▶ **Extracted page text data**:

==================================================

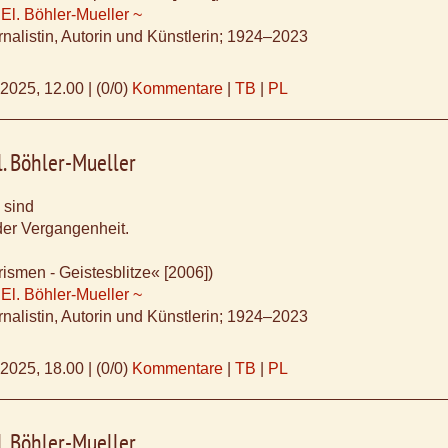
 El. Böhler-Mueller ~
nalistin, Autorin und Künstlerin; 1924–2023
.2025, 12.00
|
(0/0)
Kommentare
|
TB
|
PL
l. Böhler-Mueller
 sind
der Vergangenheit.
ismen - Geistesblitze« [2006])
 El. Böhler-Mueller ~
nalistin, Autorin und Künstlerin; 1924–2023
.2025, 18.00
|
(0/0)
Kommentare
|
TB
|
PL
l. Böhler-Mueller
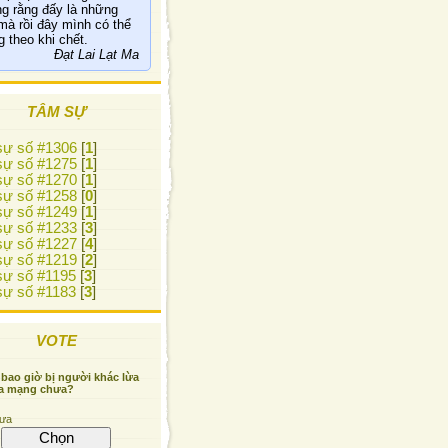
g rằng đấy là những
mà rồi đây mình có thể
 theo khi chết.
Đạt Lai Lạt Ma
TÂM SỰ
ự số #1306
[
1
]
ự số #1275
[
1
]
ự số #1270
[
1
]
ự số #1258
[
0
]
ự số #1249
[
1
]
ự số #1233
[
3
]
ự số #1227
[
4
]
ự số #1219
[
2
]
ự số #1195
[
3
]
ự số #1183
[
3
]
VOTE
bao giờ bị người khác lừa
a mạng chưa?
ưa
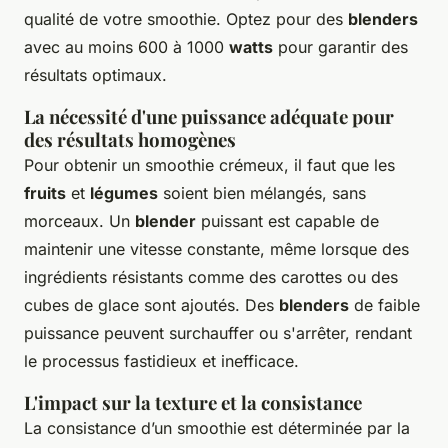
qualité de votre smoothie. Optez pour des
blenders
avec au moins 600 à 1000
watts
pour garantir des
résultats optimaux.
La nécessité d'une puissance adéquate pour
des résultats homogènes
Pour obtenir un smoothie crémeux, il faut que les
fruits
et
légumes
soient bien mélangés, sans
morceaux. Un
blender
puissant est capable de
maintenir une vitesse constante, même lorsque des
ingrédients résistants comme des carottes ou des
cubes de glace sont ajoutés. Des
blenders
de faible
puissance peuvent surchauffer ou s'arrêter, rendant
le processus fastidieux et inefficace.
L'impact sur la texture et la consistance
La consistance d’un smoothie est déterminée par la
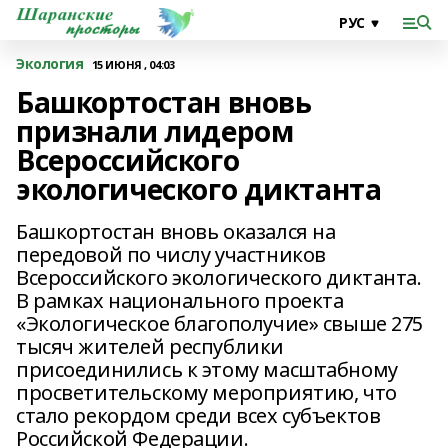
Экология
15 ИЮНЯ , 04:03
Башкортостан вновь
признали лидером
Всероссийского
экологического диктанта
Башкортостан вновь оказался на
передовой по числу участников
Всероссийского экологического диктанта.
В рамках национального проекта
«Экологическое благополучие» свыше 275
тысяч жителей республики
присоединились к этому масштабному
просветительскому мероприятию, что
стало рекордом среди всех субъектов
Российской Федерации.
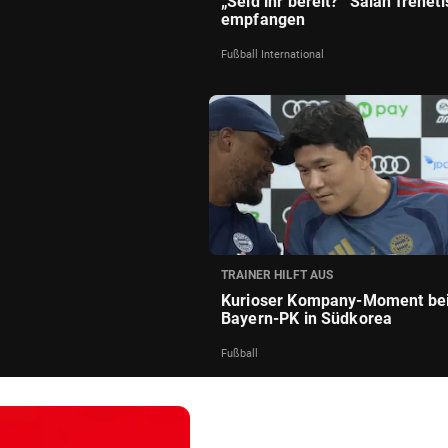
„Seid ihr bereit?“ Salah frenet
empfangen
Fußball International
TRAINER HILFT AUS
Kurioser Kompany-Moment be
Bayern-PK in Südkorea
Fußball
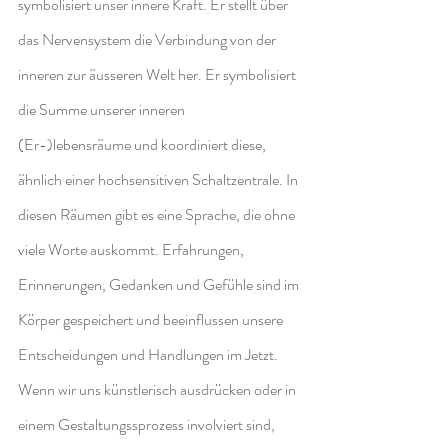
symbolisiert unser innere Kraft. Er stellt über 
das Nervensystem die Verbindung von der 
inneren zur äusseren Welt her. Er symbolisiert 
die Summe unserer inneren 
(Er-)lebensräume und koordiniert diese, 
ähnlich einer hochsensitiven Schaltzentrale. In 
diesen Räumen gibt es eine Sprache, die ohne 
viele Worte auskommt. Erfahrungen, 
Erinnerungen, Gedanken und Gefühle sind im 
Körper gespeichert und beeinflussen unsere 
Entscheidungen und Handlungen im Jetzt. 
Wenn wir uns künstlerisch ausdrücken oder in 
einem Gestaltungssprozess involviert sind, 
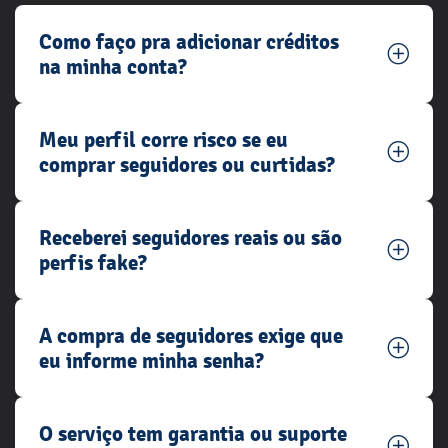
Como faço pra adicionar créditos
na minha conta?
Meu perfil corre risco se eu
comprar seguidores ou curtidas?
Receberei seguidores reais ou são
perfis fake?
A compra de seguidores exige que
eu informe minha senha?
O serviço tem garantia ou suporte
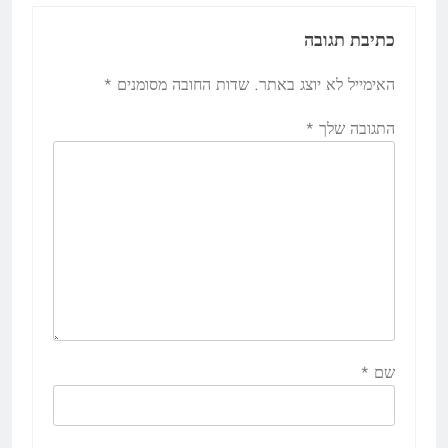
כתיבת תגובה
האימייל לא יוצג באתר.
שדות החובה מסומנים
*
התגובה שלך
*
שם
*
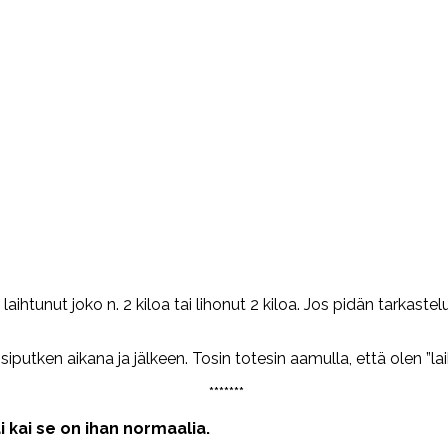
ihtunut joko n. 2 kiloa tai lihonut 2 kiloa. Jos pidän tarkastel
essiputken aikana ja jälkeen. Tosin totesin aamulla, että olen 
*******
i kai se on ihan normaalia.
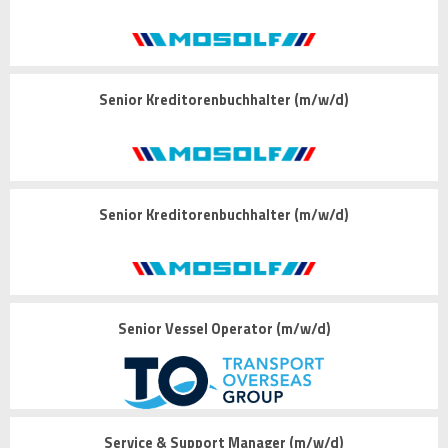
Senior Kreditorenbuchhalter (m/w/d)
Senior Kreditorenbuchhalter (m/w/d)
Senior Vessel Operator (m/w/d)
Service & Support Manager (m/w/d)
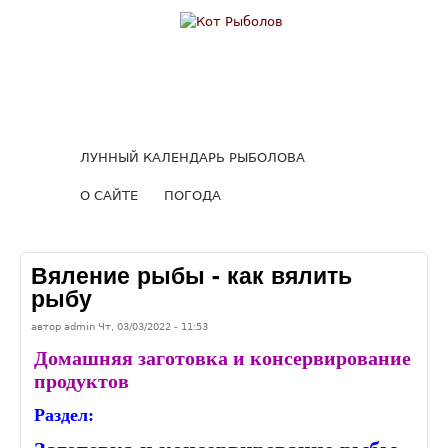
Перейти к основному
Кот
содержанию
Рыболов
ЛУННЫЙ КАЛЕНДАРЬ РЫБОЛОВА
О САЙТЕ
ПОГОДА
Вяление рыбы - как вялить
рыбу
автор
admin
Чт, 03/03/2022
- 11:53
Домашняя заготовка и консервирование
продуктов
Раздел:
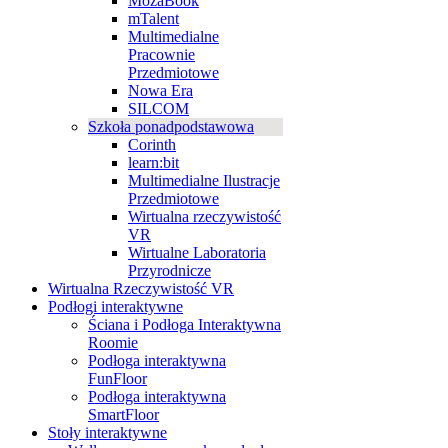
MozaBook
mTalent
Multimedialne
Pracownie
Przedmiotowe
Nowa Era
SILCOM
Szkoła ponadpodstawowa
Corinth
learn:bit
Multimedialne Ilustracje
Przedmiotowe
Wirtualna rzeczywistość
VR
Wirtualne Laboratoria
Przyrodnicze
Wirtualna Rzeczywistość VR
Podłogi interaktywne
Ściana i Podłoga Interaktywna
Roomie
Podłoga interaktywna
FunFloor
Podłoga interaktywna
SmartFloor
Stoły interaktywne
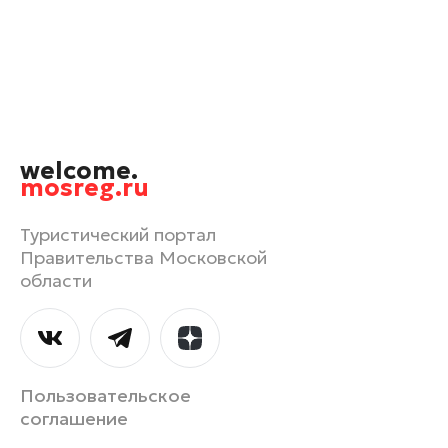
Орехово-Зуево
Павловский Посад
Подольск
Пушкино
Раменское
welcome.
Реутов
mosreg.ru
Рошаль
Руза
Туристический портал
Правительства Московской
Сергиев Посад
области
Серпухов
Солнечногорск
Ступино
Талдом
Пользовательское
Фрязино
соглашение
Химки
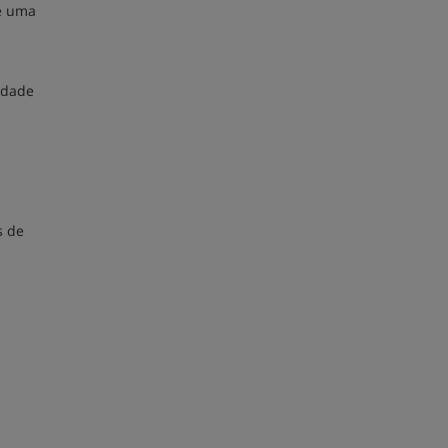
de uma
idade
s de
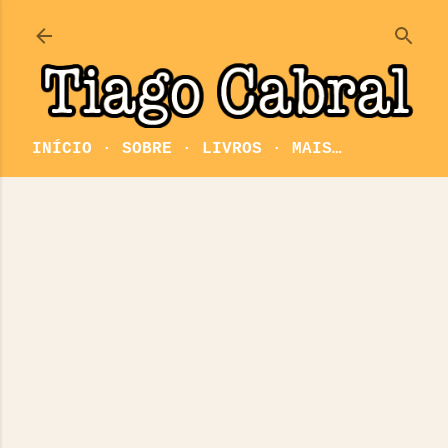
Pular para o conteúdo principal
INÍCIO
SOBRE
LIVROS
MAIS…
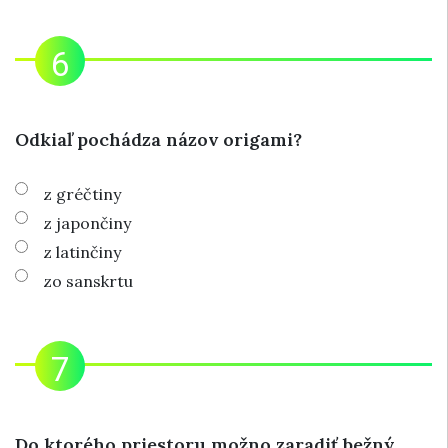
Odkiaľ pochádza názov origami?
z gréčtiny
z japončiny
z latinčiny
zo sanskrtu
Do ktorého priestoru možno zaradiť bežný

==================================================

▶ **WORK ORDER**: Return every line above in which the string "Multimedialne" occurs.

▶ **ANSWER BOX**:
Multimedialne
Multimedialne Ilustracje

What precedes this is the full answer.